# Implementation

The kernel of the PDE1 benchmark is a stencil operation, which is iteratively applied to a 3-dimensional grid for a given number of times. The stencil operation itself is rather trivial: for each inner grid element at some index position *$(i,j,k)$*, the values of the 6 directly adjacent elements are summed up, are added to a fixed number $h^2f_{i,j,k}$ and are subsequently multiplied by a constant factor. However, in the case of red/black relaxation, this stencil operation is not applied to all inner grid elements in a single step, but is restricted to two disjoint subsets in two consecutive steps. These sets are called the *red* set and the *black* set. For the PDE1 benchmark, the red set consists of those elements with an even index in the outermost dimension whereas the black set refers to the remaining elements with an odd index.

DO NREL=1,ITER ! ! RELAXATION OF THE RED POINTS ! WHERE(RED(2:NX-1,2:NY-1,2:NZ-1)) U1(2:NX-1,2:NY-1,2:NZ-1) = & & FACTOR*(HSQ*F(2:NX-1,2:NY-1,2:NZ-1)+ & & U(1:NX-2,2:NY-1,2:NZ-1)+U(3:NX,2:NY-1,2:NZ-1)+ & & U(2:NX-1,1:NY-2,2:NZ-1)+U(2:NX-1,3:NY,2:NZ-1)+ & & U(2:NX-1,2:NY-1,1:NZ-2)+U(2:NX-1,2:NY-1,3:NZ)) END WHERE WHERE(RED(2:NX-1,2:NY-1,2:NZ-1)) U (2:NX-1,2:NY-1,2:NZ-1) = U1 (2:NX-1,2:NY-1,2:NZ-1) END WHERE ! ! RELAXATION OF THE BLACK POINTS ! WHERE(.not.
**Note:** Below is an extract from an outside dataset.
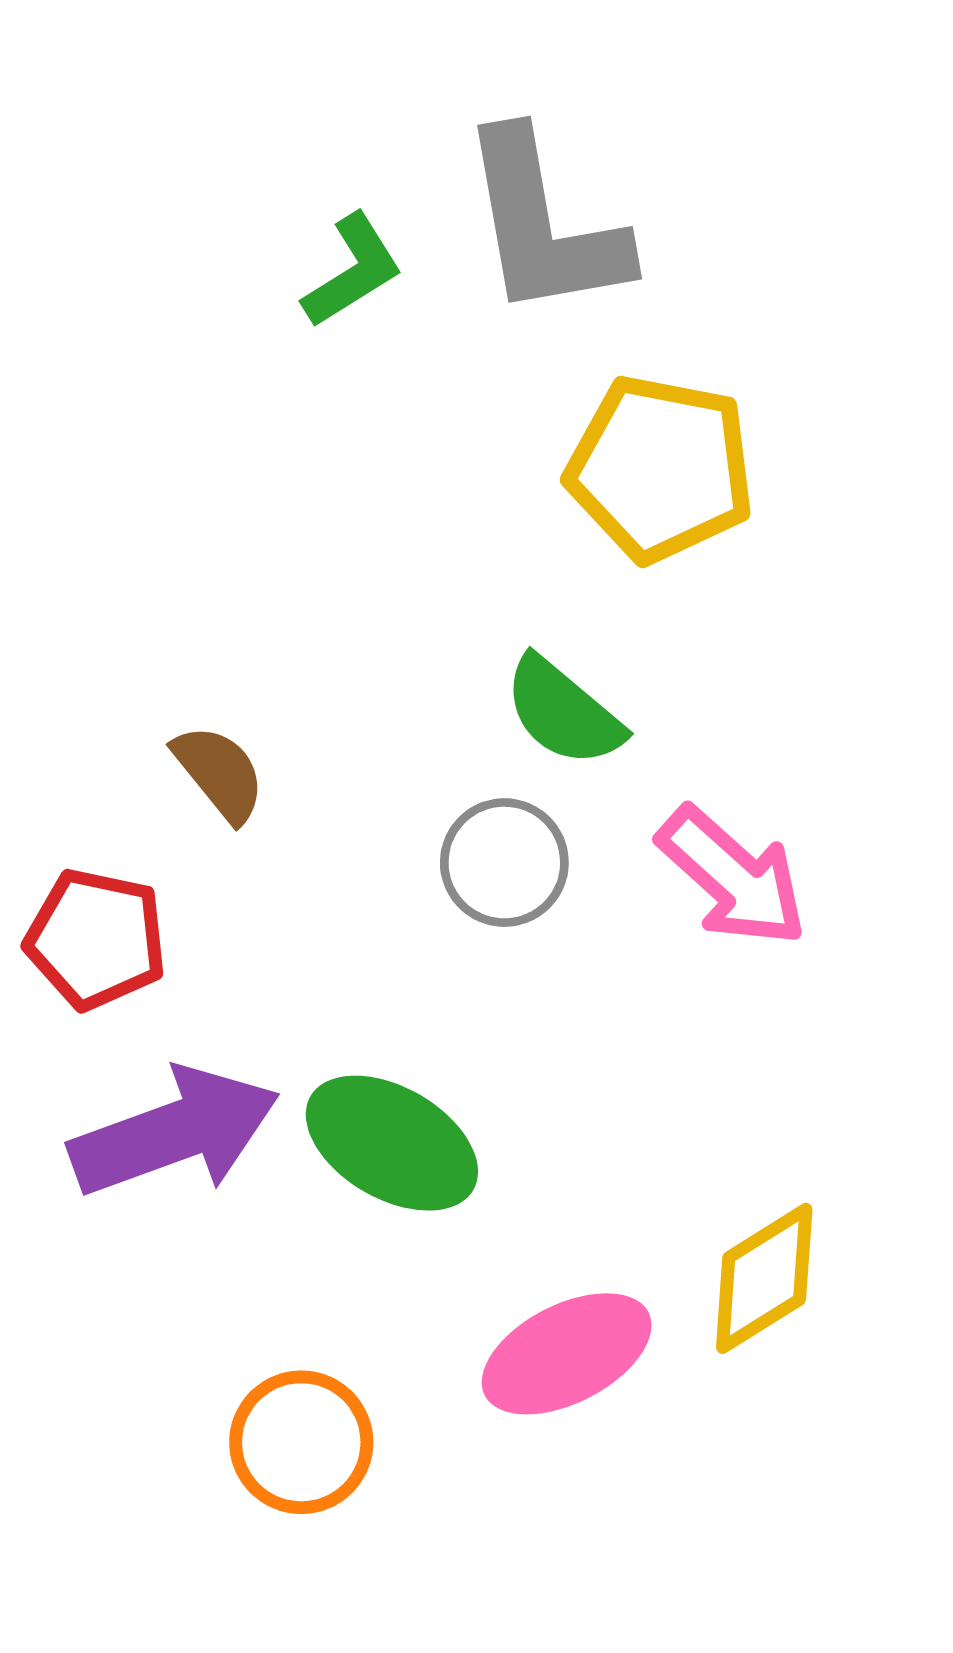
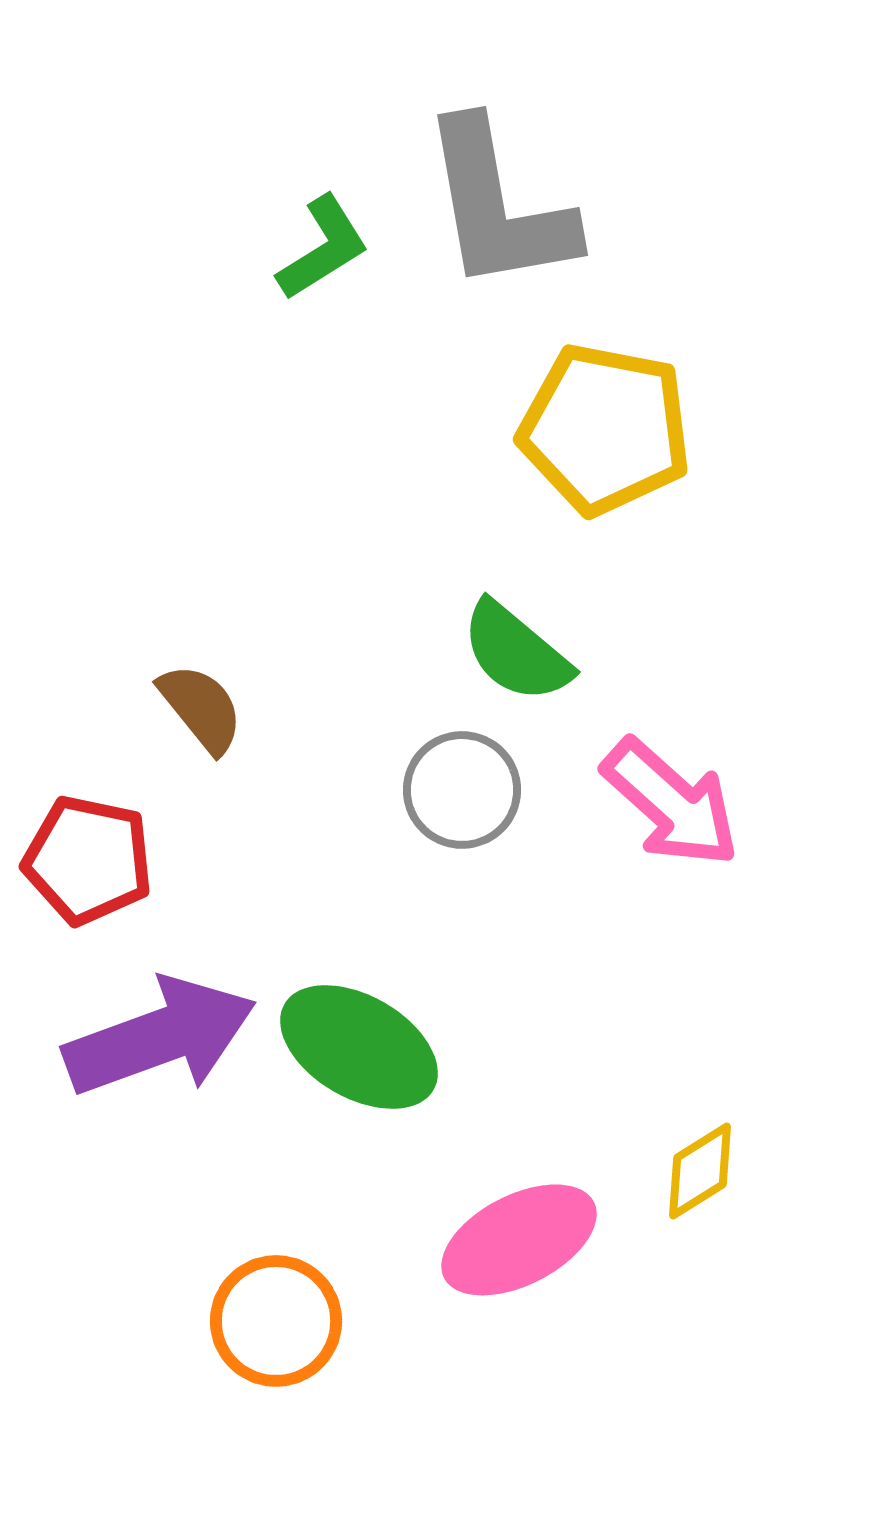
yellow diamond: (764, 1278) -> (700, 1171), size x0.7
RED(2:NX-1,2:NY-1,2:NZ-1)) U1(2:NX-1,2:NY-1,2:NZ-1) = & & FACTOR*(HSQ*F(2:NX-1,2:NY-1,2:NZ-1)+ & & U(1:NX-2,2:NY-1,2:NZ-1)+U(3:NX,2:NY-1,2:NZ-1)+ & & U(2:NX-1,1:NY-2,2:NZ-1)+U(2:NX-1,3:NY,2:NZ-1)+ & & U(2:NX-1,2:NY-1,1:NZ-2)+U(2:NX-1,2:NY-1,3:NZ)) END WHERE WHERE(.not. RED(2:NX-1,2:NY-1,2:NZ-1)) U (2:NX-1,2:NY-1,2:NZ-1) = U1 (2:NX-1,2:NY-1,2:NZ-1) END WHERE ENDDO

The source code shows the relevant part of the HPF reference implementation, where NX, NY, and NZ denote the extents of the grid in the three dimensions and U represents the grid itself. The relaxation step is specified by aggregate array operations using the HPF triple notation. The restriction of the stencil operation to either the red set or the black set of elements is realized by embedding it within a where-construct. An additional 3-dimensional constant array of booleans called RED serves as a mask for the selection of either red or black elements. However, two where-constructs are needed for specifying each of the two relaxation steps. In fact, re-computed grid elements are temporarily stored in an auxiliary array U1 and, hence, must be copied back to U after each relaxation operation.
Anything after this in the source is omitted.